Explanation: The slope of LM = \(\frac < 5> < 0>\) = \(\frac < 1> < 3>\) The slope of the perpendicular line = -3 The perpendicular line is (y – 5) = -3(x + 8) y – feabie.com nasıl kullanılır 5 = -3x – 24 3x + y + 19 = 0 — (ii) The slope of KL = \(\frac < 3> < -6>\) = -1 The slope of the perpendicular line = \(\frac < 1> < 2>\) The equation of perpendicular line (y – 5) = \(\frac < 1> < 2>\)(x – 0) 2y – 10 = x — (ii) Substitute (ii) in (i) 3(2y – 10) + y + 19 = 0 6y – 30 + y + 19 = 0 7y – 11 = 0 y = \(\frac < 11> < 7>\) x = -6 The othrocenter is (-6, -1) The orthocenter lies outside of the triangle
six.4 The fresh Triangle Midsegment Theorem
Answer: The new midsegment out-of Abdominal = (-six, 6) The fresh midsegment regarding BC = (-step three, 4) The fresh midsegment out-of Air-con = (-step 3, 6)
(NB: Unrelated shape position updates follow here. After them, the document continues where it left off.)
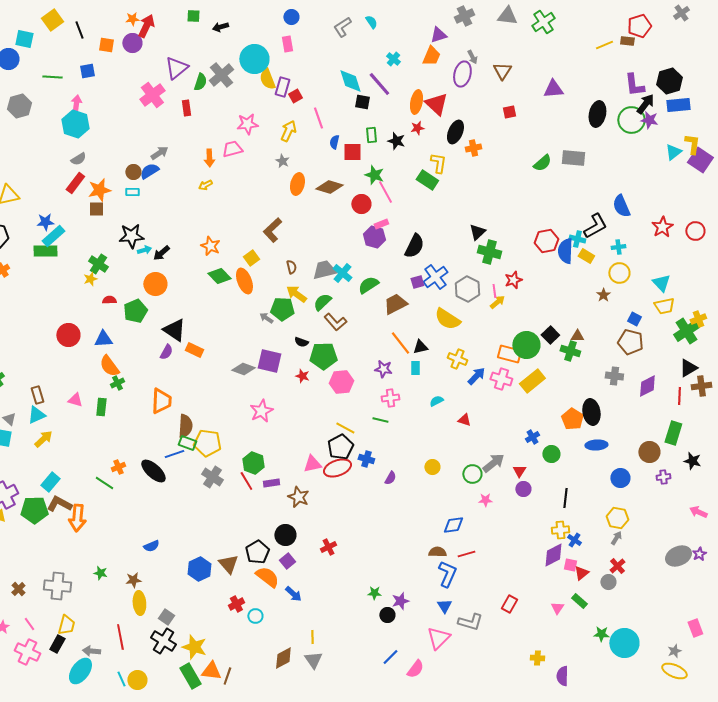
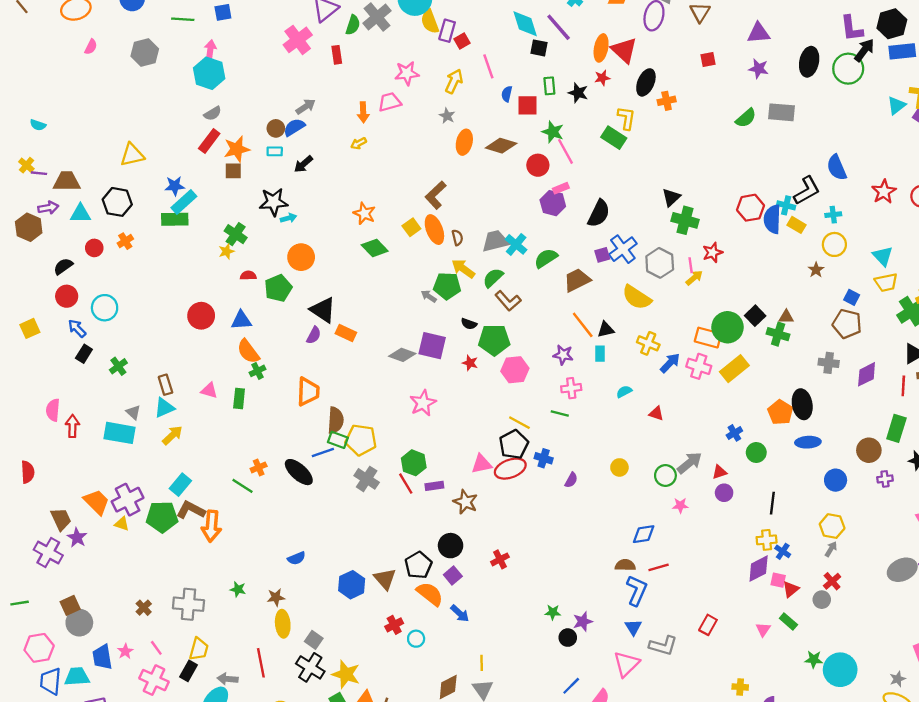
purple star: (649, 120) -> (759, 69), moved
black arrow: (161, 253) -> (303, 164), moved
orange ellipse: (244, 281) -> (434, 230), moved
red triangle: (519, 471) -> (719, 472), turned 40

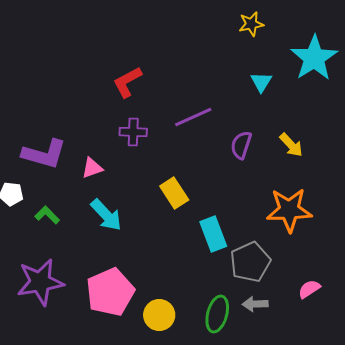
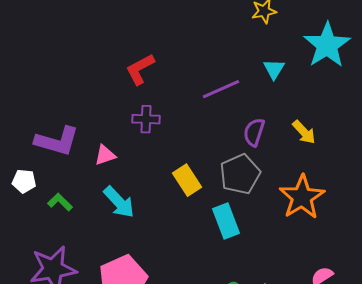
purple line: (193, 117) -> (221, 89), moved
orange star: (289, 210) -> (302, 197), turned -30
gray pentagon: (250, 262) -> (240, 174), moved

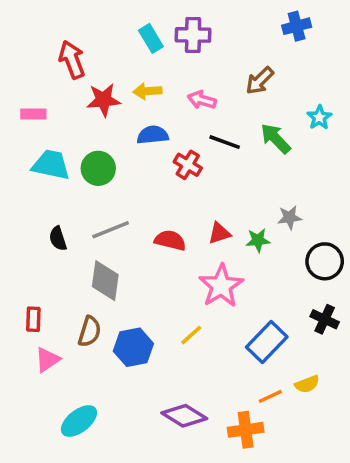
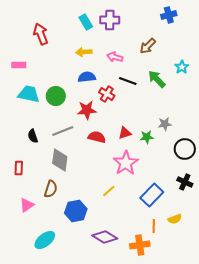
red star: (104, 100) -> (87, 110), moved
red rectangle: (33, 319) -> (19, 168), moved
blue hexagon: (133, 347) -> (76, 211), moved
orange line: (270, 396) -> (154, 226), turned -64

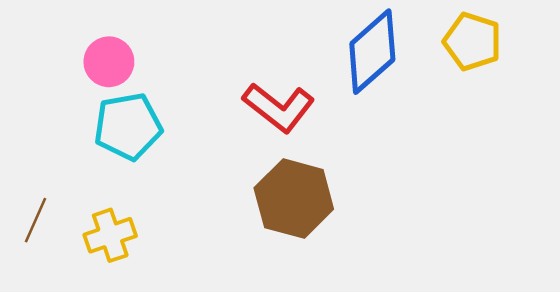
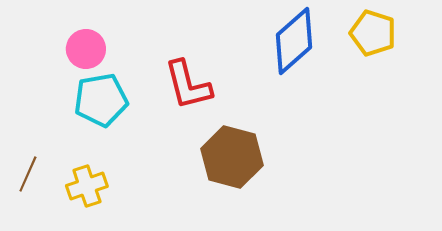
red L-shape: (279, 107) -> (188, 85), moved, turned 38

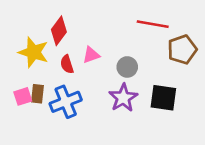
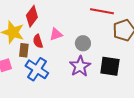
brown rectangle: (38, 94) -> (24, 50), moved
blue cross: (66, 102) -> (37, 69), turned -35

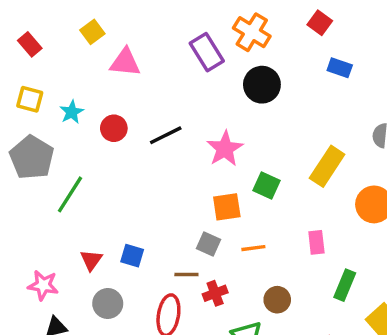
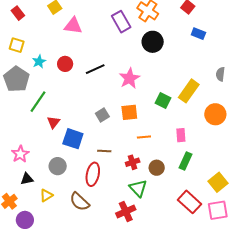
cyan star: (72, 112) -> (39, 62), moved
green square: (267, 185) -> (163, 101), moved
gray square: (209, 244) -> (102, 115), moved, turned 32
blue square: (132, 256) -> (73, 139), size x1.5
red triangle: (91, 260) -> (54, 122), moved
pink star: (43, 285) -> (20, 154), turned 30
green rectangle: (345, 285) -> (185, 161), moved
red cross: (215, 293) -> (133, 162), moved

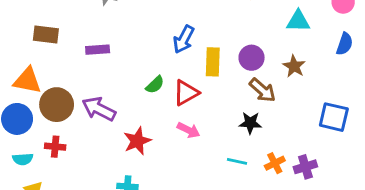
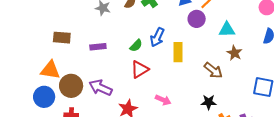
cyan triangle: (298, 21) -> (227, 30), moved
purple circle: (252, 58) -> (197, 19), moved
green semicircle: (155, 85) -> (136, 46), moved
red triangle: (186, 93) -> (140, 69), moved
black star: (250, 123) -> (209, 102), moved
Explanation: The midsegment of AB = (\(\frac < -6> < 2>\), \(\frac < 8> < 2>\)) = (-6, 6) The midsegment of BC = (\(\frac < -6> < 2>\), \(\frac < 4> < 2>\)) = (-3, 4) The midsegment of AC = (\(\frac < -6> < 2>\), \(\frac < 8> < 2>\)) = (-3, 6)
Answer: New midsegment out-of De = (0, 3) The fresh new midsegment out of EF = (dos, 0) The new midsegment away from DF = (-step one, -2)
Explanation: The midsegment of DE = (\(\frac < -3> < 2>\), \(\frac < 1> < 2>\)) = (0, 3) The midsegment of EF = (\(\frac < 3> < 2>\), \(\frac < 5> < 2>\)) = (2, 0) The midsegment of DF = (\(\frac < -3> < 2>\), \(\frac < 1> < 2>\)) = (-1, -2)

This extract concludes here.